As I reread Liberalism to write this foreword, I discovery from Mises, with his laser-like logical precision, I am totally wrong! The buying of the Rolls Royce car by the rich should not be defended on those grounds but by a far sounder chain of economic reasoning. I quote from the section called “The Inequality of Wealth and Income“:

Our defense of luxury consumption is not, of course, the argument that one occasionally hears, that is, that it spreads money among the people. If the rich did not indulge themselves in luxuries, it is said, the poor would have no income. This is simply nonsense. For if there were no luxury consumption, the capital and labor that would otherwise have been applied to the production of luxury goods would produce other goods: articles of mass consumption, necessary articles, instead of “superfluous” ones.

Mises’s rejoinder:

The luxury of today is the necessity of tomorrow. Every advance first comes into being as the luxury of a few rich people, only to become, after a time, the indispensable necessity taken for granted by everyone. Luxury consumption provides industry with the stimulus to discover and introduce new things. It is one of the dynamic factors in our economy. To it we owe the progressive innovations by which the standard of living of all strata of the population has been gradually raised.

It is a pleasure to have one’s reasoning corrected by the great master. There is plenty of good economic reasoning packed into this short book.

I will leave you with one final analogy that I hope will stay in your mind between the diligent doctor who advises the right, slow, and brick-by-brick economic way to prosperity and the impatient politician who wants to bring jam today and jam tomorrow with endless sunshine forever, as readers of this book who fall into the former camp along with Mises may find this a useful way of describing the liberal predicament to others:

If a doctor shows a patient, who craves food detrimental to his health the perversity of his desire, no one will be so foolish as to say: “The doctor does not care for the good of the patient; whoever wishes the patient well must not grudge him the enjoyment of relishing such delicious food.” Everyone will understand that the doctor advises the patient to forgo the pleasure that the enjoyment of the harmful food affords solely in order to avoid injuring his health. But as soon as the matter concerns social policy, one is prone to consider it quite differently. When the liberal advises against certain popular measures because he expects harmful consequences from them, he is censured as an enemy of the people, and praise is heaped on the demagogues who, without consideration of the harm that will follow, recommend what seems to be expedient for the moment.[2]

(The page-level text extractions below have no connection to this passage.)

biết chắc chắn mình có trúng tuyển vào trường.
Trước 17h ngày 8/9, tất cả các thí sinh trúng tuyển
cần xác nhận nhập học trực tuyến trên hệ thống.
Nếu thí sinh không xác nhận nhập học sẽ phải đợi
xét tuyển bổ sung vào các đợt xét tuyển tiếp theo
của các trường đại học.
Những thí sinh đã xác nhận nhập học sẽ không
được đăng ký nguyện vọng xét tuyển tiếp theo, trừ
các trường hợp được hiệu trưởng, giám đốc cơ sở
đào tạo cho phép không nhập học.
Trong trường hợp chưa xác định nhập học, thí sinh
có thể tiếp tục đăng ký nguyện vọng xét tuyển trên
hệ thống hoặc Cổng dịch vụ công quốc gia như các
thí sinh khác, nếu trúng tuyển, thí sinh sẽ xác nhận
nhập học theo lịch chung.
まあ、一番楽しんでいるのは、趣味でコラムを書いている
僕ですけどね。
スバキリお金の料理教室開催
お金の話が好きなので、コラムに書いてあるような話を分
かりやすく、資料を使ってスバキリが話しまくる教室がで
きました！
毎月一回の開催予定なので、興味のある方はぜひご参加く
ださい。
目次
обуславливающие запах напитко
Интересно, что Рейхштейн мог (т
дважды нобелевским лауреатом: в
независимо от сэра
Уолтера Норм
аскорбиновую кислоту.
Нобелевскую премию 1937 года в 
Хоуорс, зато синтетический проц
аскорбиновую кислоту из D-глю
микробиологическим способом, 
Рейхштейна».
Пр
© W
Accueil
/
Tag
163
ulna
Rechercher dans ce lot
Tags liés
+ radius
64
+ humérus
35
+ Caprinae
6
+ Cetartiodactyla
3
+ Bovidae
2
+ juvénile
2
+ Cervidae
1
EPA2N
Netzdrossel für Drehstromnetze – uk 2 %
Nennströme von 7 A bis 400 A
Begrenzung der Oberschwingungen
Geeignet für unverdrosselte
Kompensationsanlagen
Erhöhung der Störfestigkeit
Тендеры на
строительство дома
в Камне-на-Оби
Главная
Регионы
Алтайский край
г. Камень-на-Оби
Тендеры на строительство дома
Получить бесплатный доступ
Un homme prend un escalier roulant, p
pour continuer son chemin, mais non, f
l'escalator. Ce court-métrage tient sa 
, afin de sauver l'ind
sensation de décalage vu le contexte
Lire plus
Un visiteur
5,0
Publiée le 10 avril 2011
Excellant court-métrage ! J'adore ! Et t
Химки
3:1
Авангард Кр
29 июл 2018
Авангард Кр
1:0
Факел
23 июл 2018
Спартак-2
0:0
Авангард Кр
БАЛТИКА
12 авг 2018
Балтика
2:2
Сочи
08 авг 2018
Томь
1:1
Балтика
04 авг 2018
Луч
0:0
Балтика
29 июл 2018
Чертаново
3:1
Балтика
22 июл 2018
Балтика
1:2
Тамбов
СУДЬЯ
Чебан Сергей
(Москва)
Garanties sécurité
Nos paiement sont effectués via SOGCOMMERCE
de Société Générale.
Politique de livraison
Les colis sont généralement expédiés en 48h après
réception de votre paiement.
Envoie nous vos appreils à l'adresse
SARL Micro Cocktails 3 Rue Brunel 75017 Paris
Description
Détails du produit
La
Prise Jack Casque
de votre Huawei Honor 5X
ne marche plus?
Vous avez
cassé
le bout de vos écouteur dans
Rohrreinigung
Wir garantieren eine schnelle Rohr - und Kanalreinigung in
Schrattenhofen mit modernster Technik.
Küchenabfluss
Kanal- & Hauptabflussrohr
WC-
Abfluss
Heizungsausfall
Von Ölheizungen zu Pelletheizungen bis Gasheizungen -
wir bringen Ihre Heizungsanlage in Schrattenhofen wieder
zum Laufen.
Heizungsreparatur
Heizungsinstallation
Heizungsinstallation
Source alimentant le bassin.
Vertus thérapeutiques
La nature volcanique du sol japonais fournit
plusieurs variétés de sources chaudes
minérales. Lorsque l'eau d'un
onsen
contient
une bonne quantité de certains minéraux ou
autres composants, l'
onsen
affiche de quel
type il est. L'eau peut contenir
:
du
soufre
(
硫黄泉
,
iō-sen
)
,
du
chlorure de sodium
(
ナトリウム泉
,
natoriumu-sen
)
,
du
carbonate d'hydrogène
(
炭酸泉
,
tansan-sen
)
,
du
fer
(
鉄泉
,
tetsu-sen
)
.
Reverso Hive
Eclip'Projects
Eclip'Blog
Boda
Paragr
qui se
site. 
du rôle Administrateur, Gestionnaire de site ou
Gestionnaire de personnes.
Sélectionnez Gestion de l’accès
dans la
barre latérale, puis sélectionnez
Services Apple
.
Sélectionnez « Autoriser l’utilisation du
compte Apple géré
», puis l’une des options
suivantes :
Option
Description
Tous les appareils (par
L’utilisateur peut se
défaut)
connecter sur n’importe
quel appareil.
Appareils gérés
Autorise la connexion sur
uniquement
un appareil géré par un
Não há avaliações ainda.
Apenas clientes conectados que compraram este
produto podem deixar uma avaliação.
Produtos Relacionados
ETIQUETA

For lovers of the liberal program, our task is thus hard, but one thing is for sure: reason is on our side, and Mises is one of its finest servants.

I hope you enjoy the book. Thank you, LFB, for bringing this book back to life for a new audience.

Toby Baxendale
Ayot St. Peter, Hertfordshire, UK
June 10, 2012



[1] When, in the section titled “The Impracticability of Socialism,” Mises discusses the “calculation problem” — that is, the impossibility of economic calculation under socialism — we can see that what became the more famous Hayekian “knowledge problem” is touched upon here.

The leadership of a socialist society would thus be confronted by a problem that it could not possibly solve. It would not be able to decide which of the innumerable possible modes of procedure is the most rational. The resulting chaos in the economy would culminate quickly and irresistibly in universal impoverishment and a retrogression to the primitive conditions under which our ancestors once lived.

I mention this not to in any way denigrate the masterful work of Hayek — just to underscore the true primacy of his teacher, Mises.

[2] Mises mentioned the traditional factors of production in this quote but does not mention that it is the entrepreneur who combines these factors to make useful things for his fellow man in a constantly dynamic and moving economy. Rest assured, all of Mises’s other works are replete with this valuable insight that makes economics relevant to the real world. I can only assume that this is missed out here as it is covered off so well elsewhere.